'''

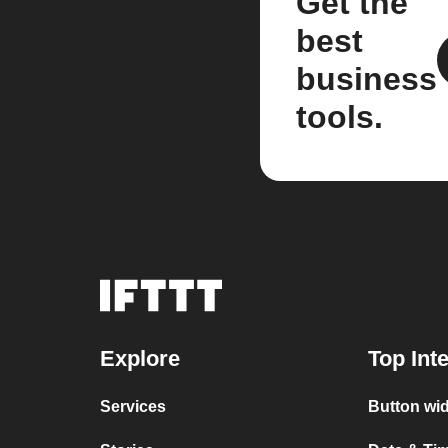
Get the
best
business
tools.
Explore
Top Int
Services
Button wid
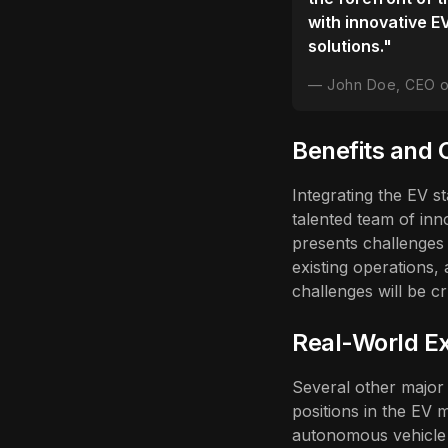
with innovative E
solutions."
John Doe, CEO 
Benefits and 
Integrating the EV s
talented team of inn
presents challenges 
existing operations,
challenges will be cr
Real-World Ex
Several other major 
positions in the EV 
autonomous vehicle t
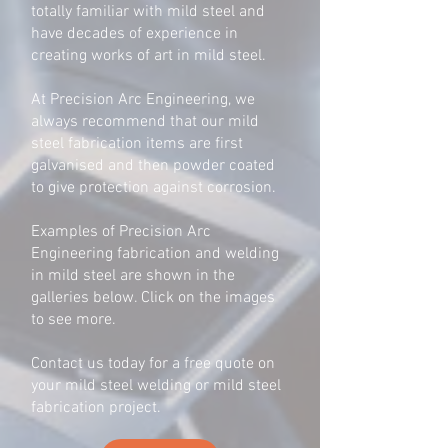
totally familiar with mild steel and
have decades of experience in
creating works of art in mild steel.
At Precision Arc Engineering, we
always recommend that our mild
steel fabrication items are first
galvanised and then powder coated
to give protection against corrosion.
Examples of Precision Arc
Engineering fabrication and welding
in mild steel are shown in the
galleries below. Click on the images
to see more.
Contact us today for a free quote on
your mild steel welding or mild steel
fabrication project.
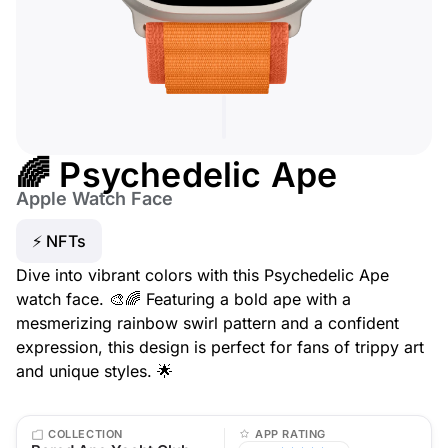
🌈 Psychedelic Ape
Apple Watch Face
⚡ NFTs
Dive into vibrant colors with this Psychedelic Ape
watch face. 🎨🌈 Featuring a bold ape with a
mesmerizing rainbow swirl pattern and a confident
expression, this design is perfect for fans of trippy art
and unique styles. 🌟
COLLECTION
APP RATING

'''
'''

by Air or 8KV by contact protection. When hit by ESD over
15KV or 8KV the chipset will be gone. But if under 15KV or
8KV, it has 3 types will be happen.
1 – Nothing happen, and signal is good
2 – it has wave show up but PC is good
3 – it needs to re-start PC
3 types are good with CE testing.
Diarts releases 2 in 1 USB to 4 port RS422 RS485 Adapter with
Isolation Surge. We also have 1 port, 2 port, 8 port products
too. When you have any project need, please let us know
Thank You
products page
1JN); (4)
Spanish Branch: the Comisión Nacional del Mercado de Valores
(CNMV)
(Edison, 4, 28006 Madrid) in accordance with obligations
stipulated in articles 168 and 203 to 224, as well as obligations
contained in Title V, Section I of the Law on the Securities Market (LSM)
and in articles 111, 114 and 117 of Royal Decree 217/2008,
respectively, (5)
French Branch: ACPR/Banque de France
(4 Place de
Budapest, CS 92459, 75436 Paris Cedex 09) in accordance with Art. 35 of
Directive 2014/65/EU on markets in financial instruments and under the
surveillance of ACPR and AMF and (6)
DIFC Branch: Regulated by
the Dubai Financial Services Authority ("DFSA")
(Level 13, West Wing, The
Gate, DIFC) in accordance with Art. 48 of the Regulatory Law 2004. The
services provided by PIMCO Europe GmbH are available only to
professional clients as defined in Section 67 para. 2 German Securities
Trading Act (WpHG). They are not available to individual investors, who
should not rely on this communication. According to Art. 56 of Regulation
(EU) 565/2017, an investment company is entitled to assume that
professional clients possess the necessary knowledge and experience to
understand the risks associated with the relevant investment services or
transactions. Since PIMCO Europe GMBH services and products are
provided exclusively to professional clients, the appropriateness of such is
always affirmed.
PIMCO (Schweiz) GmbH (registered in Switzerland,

'''
'''

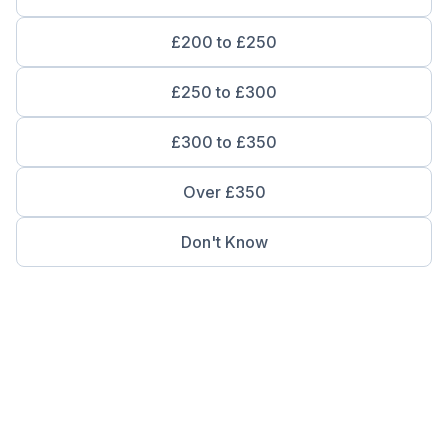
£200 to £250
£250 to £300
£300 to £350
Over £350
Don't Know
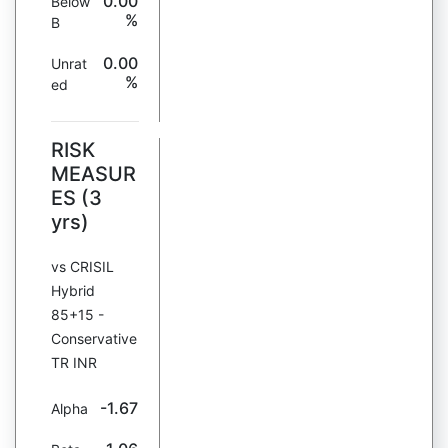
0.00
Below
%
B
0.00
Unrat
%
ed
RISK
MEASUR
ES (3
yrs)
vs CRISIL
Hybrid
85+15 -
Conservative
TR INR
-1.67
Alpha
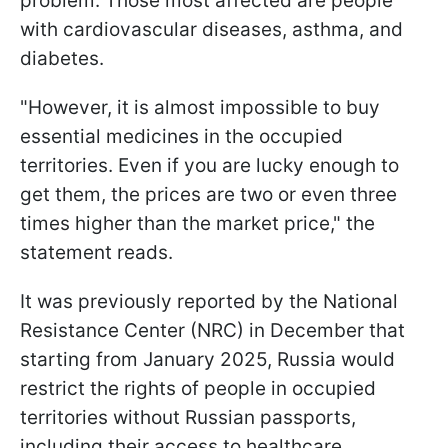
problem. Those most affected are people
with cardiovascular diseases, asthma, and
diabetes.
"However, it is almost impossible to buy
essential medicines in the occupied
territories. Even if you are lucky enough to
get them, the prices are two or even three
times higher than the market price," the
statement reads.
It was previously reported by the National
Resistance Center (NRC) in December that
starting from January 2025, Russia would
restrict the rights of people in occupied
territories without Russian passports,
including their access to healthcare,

'''

PROBLEM STATEMENT:
Lines of the data above that include the string "types" must each be copied.

RESPONSE TO THE TASK:
8KV, it has 3 types will be happen.
3 types are good with CE testing.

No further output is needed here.